Kota Bima (Detikntbcom),- Tim Kuasa hukum Wakil Walikota Bima resmi mengajukan permohonan praperadilan terhadap penetapan tersangka kepada FS oleh Polres Bima Kota yang ditetapkan pada 10 November 2020 beberapa Minggu yang lalu.

Pengajuan permohonan praperadilan tersebut diajukan kepada Pengadilan Negeri Raba Bima pada, Selasa (24/11) kemarin dengan nomor registrasi 6/Pid.Pra/2020/PNRBI. Dalam pokok permohonannya tim kuasa hukum meminta kepada Pengadilan Negeri Klas 1B Bima menyatakan penetapan terhadap diri kliennya oleh Polres Kota Bima tidak sah. Selain itu penasehat hukum meminta untuk penghentian penyidikan tindak pidana yang dipersangkakan terhadap kliennya serta memulihkan hak kliennya dalam kemampuan, kedudukan dan harkat dan martabatnya.

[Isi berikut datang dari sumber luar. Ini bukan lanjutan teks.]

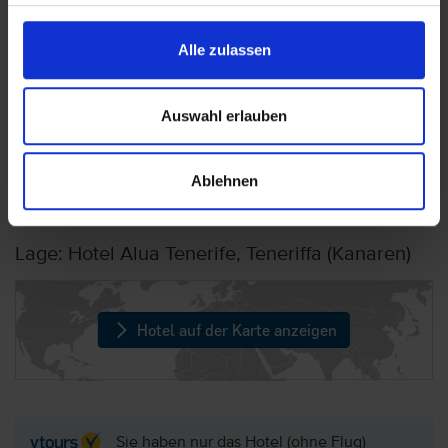
Wichtige Hinweise
Alle zulassen
Bei dem Hotel handelt es sich um ein
Nichtraucherhotel. Es gibt 2 ausgewiesene
Auswahl erlauben
Raucherbereiche (am Eingang und in der Nähe
des Pools).
.
Ablehnen
Lage: Hotel Alua Tenerife, Teneriffa (Kanaren)
Hotel auf der Karte anzeigen
Sie haben nur das Hotel (ohne Flug)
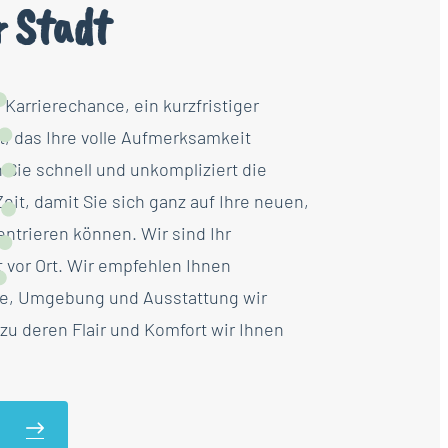
r Stadt
Karrierechance, ein kurzfristiger
t, das Ihre volle Aufmerksamkeit
n Sie schnell und unkompliziert die
it, damit Sie sich ganz auf Ihre neuen,
ntrieren können. Wir sind Ihr
 vor Ort. Wir empfehlen Ihnen
e, Umgebung und Ausstattung wir
zu deren Flair und Komfort wir Ihnen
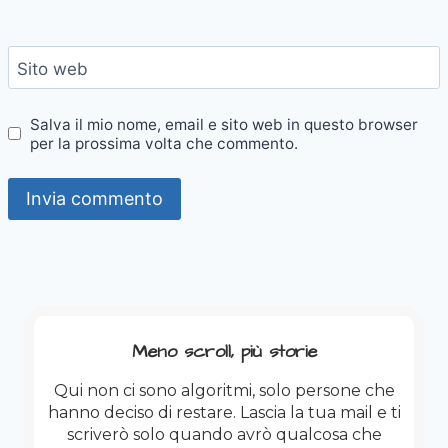
Sito web
Salva il mio nome, email e sito web in questo browser
per la prossima volta che commento.
Meno scroll, più storie
Qui non ci sono algoritmi, solo persone che
hanno deciso di restare. Lascia la tua mail e ti
scriverò solo quando avrò qualcosa che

Dikonfirmasi, penasehat hukum Feri Sofiyan Wakil Walikota Bima Rusdiansyah, SH.MH menilai bahwa pengajuan permohonan praperadilan tersebut demi menegakkan hukum dan perlindungan hak asasi terhadap kliennya.

“Alhamdulillah hari ini kami telah mengajukan permohonan praperadilan atas penetapan tersangka klien kami saudara Feri Sofian Wakil Walikota Bima di PN Bima. Semoga Allah Menghimpun seluruh kebaikan lagi kebahagiaan bagi kita semua dalam menegaskan hukum,” ujar tim penasehat hukum FS Rusdiansyah, SH.MH melalui cuitan di akun Facebook pribadinya @RusdiansyahMcJhey 10 jam yang lalu.

Postingan tersebut sudah disukai lebih dari dua ratus orang. Mayoritas netizen berkomentar memberikan dukungan, doa dan semangat.

Semangat dalam gugatan ini kata sosok pengacara yang baru memenangkan gugatan penetapan tidak memenuhi syarat (TMS) calon Bupati Dompu pasangan SUKA di Bawaslu baru-baru ini bahwa semangat penegakan hukum dari masyarakat Kota Bima untuk Indonesia dan dunia.

“Permohonan gugatan praperadilan ini kami ajukan selain untuk kepentingan hukum Feri Sofiyan Wakil Walikota Bima yang telah ditetapkan sebagai tersangka oleh Polres Bima Kota dalam kasus pembangunan dermaga wisata jetty gratis untuk rakyat, kami persembahkan untuk rakyat Kota Bima, Indonesia dan dunia demi tegaknya hukum, keadilan dan hak asasi manusia,” tegas Jeby.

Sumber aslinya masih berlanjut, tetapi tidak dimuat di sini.